The mainline Linux kernel generally supports serial console, ethernet, SATA, USB and MMC/SD-cards on Allwinner A10, A10s/A13, A20, A23/A33 and A31/A31s SoCs. The level of support for local display (HDMI/VGA/LCD) and audio hardware varies between individual systems. For most systems, the kernel doesn't have native graphics drivers but instead uses the “simplefb” infrastructure in which the bootloader initializes the display and the kernel just re-uses the pre-initialized framebuffer. This generally works reasonably well, although it results in certain limitations (the display resolution cannot be changed on the fly and display powermanagement is not possible).
Onboard flash memory intended to be used as a mass storage device generally exists in two basic variants on sunXi-based systems: raw NAND flash and eMMC flash. Most older sunXi-based boards with onboard flash storage use raw NAND flash for which support is not generally available in the mainline kernel and therefore also not in Debian. A number of newer systems use eMMC flash instead of raw NAND flash. An eMMC flash chip basically appears as a fast, non-removable SD card and is supported in the same way as a regular SD card.
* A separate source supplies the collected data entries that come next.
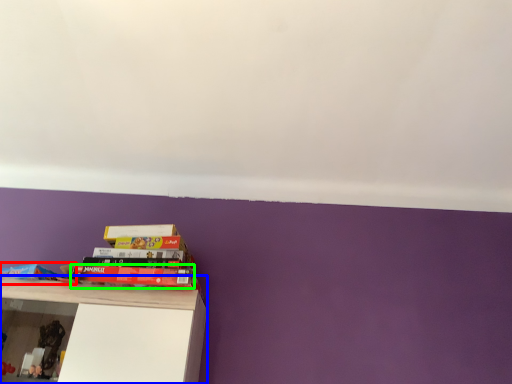 Question: Estimate the real-world distances between objects in this image. Which object is farther from book (highlighted by a red box), shelf (highlighted by a blue box) or book (highlighted by a green box)?

Choices:
 (A) shelf
 (B) book

Answer: (A) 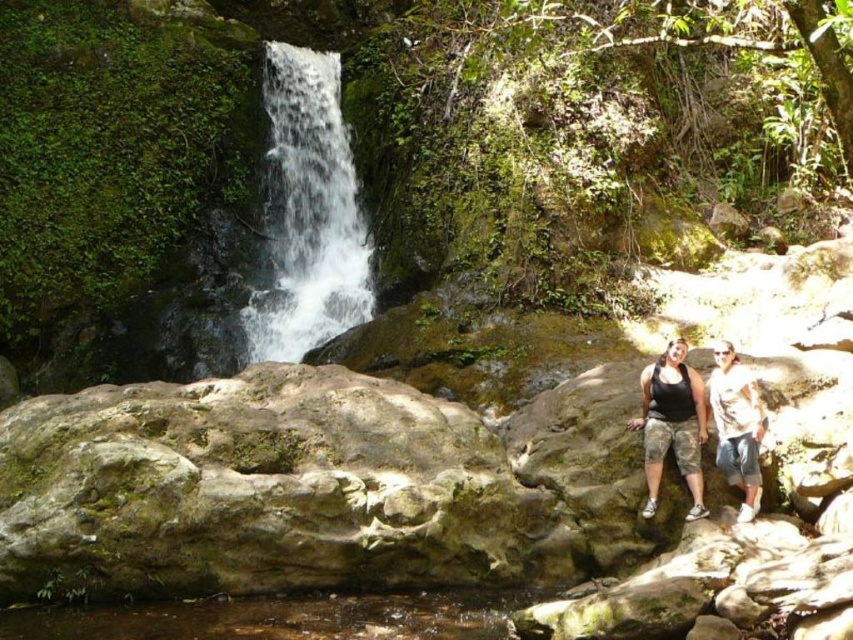 Question: Which of these objects is positioned farthest from the camouflage pants at lower right?

Choices:
 (A) brown sedimentary rock at lower center
 (B) white frothy water at center
 (C) matte black tank top at lower right

Answer: (B)

Question: Is white frothy water at center closer to the viewer compared to brown sedimentary rock at lower center?

Choices:
 (A) yes
 (B) no

Answer: (B)

Question: Considering the real-world distances, which object is farthest from the matte black tank top at lower right?

Choices:
 (A) camouflage pants at lower right
 (B) white frothy water at center
 (C) brown sedimentary rock at lower center

Answer: (B)

Question: Which point appears closest to the camera in this image?

Choices:
 (A) (757, 388)
 (B) (749, 452)

Answer: (B)

Question: Is white frothy water at center above camouflage pants at lower right?

Choices:
 (A) yes
 (B) no

Answer: (A)

Question: In this image, where is brown sedimentary rock at lower center located relative to matte black tank top at lower right?

Choices:
 (A) above
 (B) below

Answer: (B)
The installer includes basic support for a number of sunXi-based systems not listed above, but it is largely untested on those systems as the Debian project doesn't have access to the corresponding hardware. No pre-built SD card images with the installer are provided for those systems. Development boards with such limited support include:
Olimex A10s-Olinuxino Micro / A13-Olinuxino / A13-Olinuxino Micro
Sinovoip BPI-M2 (A31s-based)
Xunlong Orange Pi (A20-based) / Orange Pi Mini (A20-based)
In addition to the SoCs and systems listed above, the installer has very limited support for the Allwinner H3 SoC and a number of boards based on it. Mainline kernel support for the H3 is still largely work in progress at the time of the Debian 9 release freeze, so the installer only supports serial console, MMC/SD and the USB host controller on H3-based systems. There is no driver for the on-board ethernet port of the H3 yet, so networking is only possible with a USB ethernet adaptor or a USB wifi dongle. Systems based on the H3 for which such very basic installer support is available include:
FriendlyARM NanoPi NEO
Xunlong Orange Pi Lite / Orange Pi One / Orange Pi PC / Orange Pi PC Plus / Orange Pi Plus / Orange Pi Plus 2E / Orange Pi 2
The NVIDIA Jetson TK1 is a developer board based on the Tegra K1 chip (also known as Tegra 124). The Tegra K1 features a quad-core 32-bit ARM Cortex-A15 CPU and Kepler GPU (GK20A) with 192 CUDA cores. Other systems based on the Tegra 124 may work, too.
The Seagate Personal Cloud and Seagate NAS are NAS devices based on Marvell's Armada 370 platform. Debian supports the Personal Cloud (SRN21C), Personal Cloud 2-Bay (SRN22C), Seagate NAS 2-Bay (SRPD20) and Seagate NAS 4-Bay (SRPD40).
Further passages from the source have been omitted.